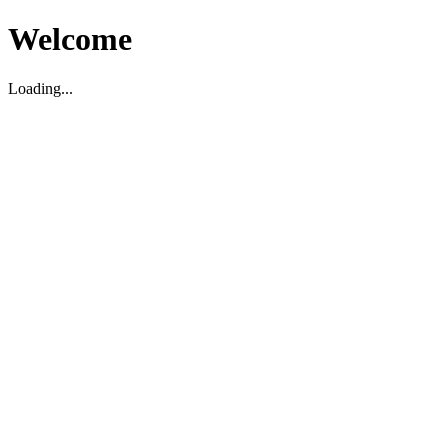
Welcome
Loading...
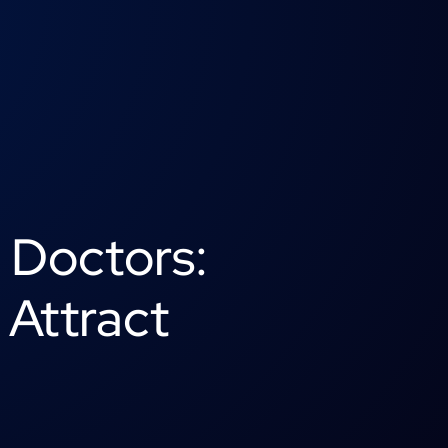
r Doctors:
 Attract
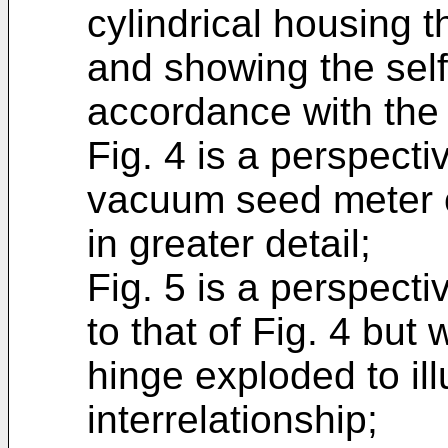
cylindrical housing t
and showing the self
accordance with the 
Fig. 4 is a perspecti
vacuum seed meter o
in greater detail;
Fig. 5 is a perspecti
to that of Fig. 4 but 
hinge exploded to ill
interrelationship;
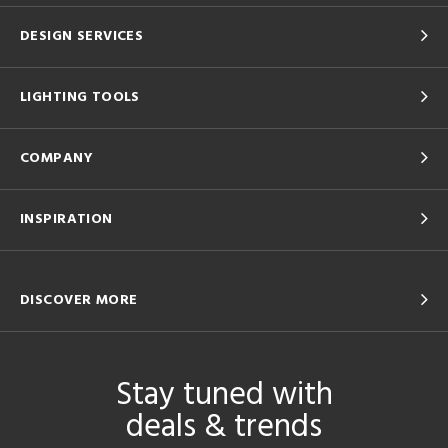
DESIGN SERVICES
LIGHTING TOOLS
COMPANY
INSPIRATION
DISCOVER MORE
Stay tuned with
deals & trends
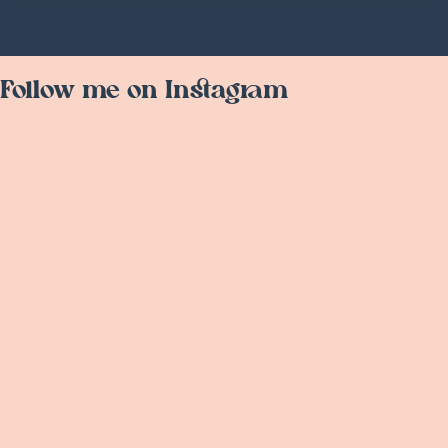
Follow me on Instagram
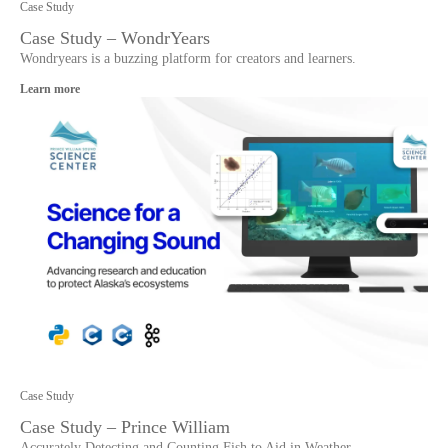
Case Study
Case Study – WondrYears
Wondryears is a buzzing platform for creators and learners.
Learn more
Case Study
Case Study – Prince William
Accurately Detecting and Counting Fish to Aid in Weather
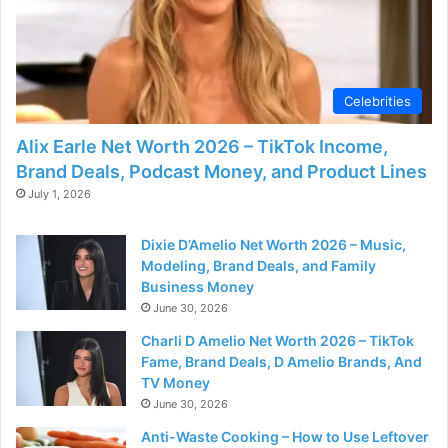
Celebrities
Alix Earle Net Worth 2026 – TikTok Income,
Brand Deals, Podcast Money, and Product Lines
July 1, 2026
Dixie D’Amelio Net Worth 2026 – Music,
Modeling, Brand Deals, and Family
Business Money
June 30, 2026
Charli D Amelio Net Worth 2026 – TikTok
Fame, Brand Deals, D Amelio Brands, And
TV Money
June 30, 2026
Anti-Waste Cooking – How to Use Leftover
▬▬▬
### Your task
Copy all lines from the data that hold the word "Brand".

### Output below
Brand Deals, Podcast Money, and Product Lines
Modeling, Brand Deals, and Family
Fame, Brand Deals, D Amelio Brands, And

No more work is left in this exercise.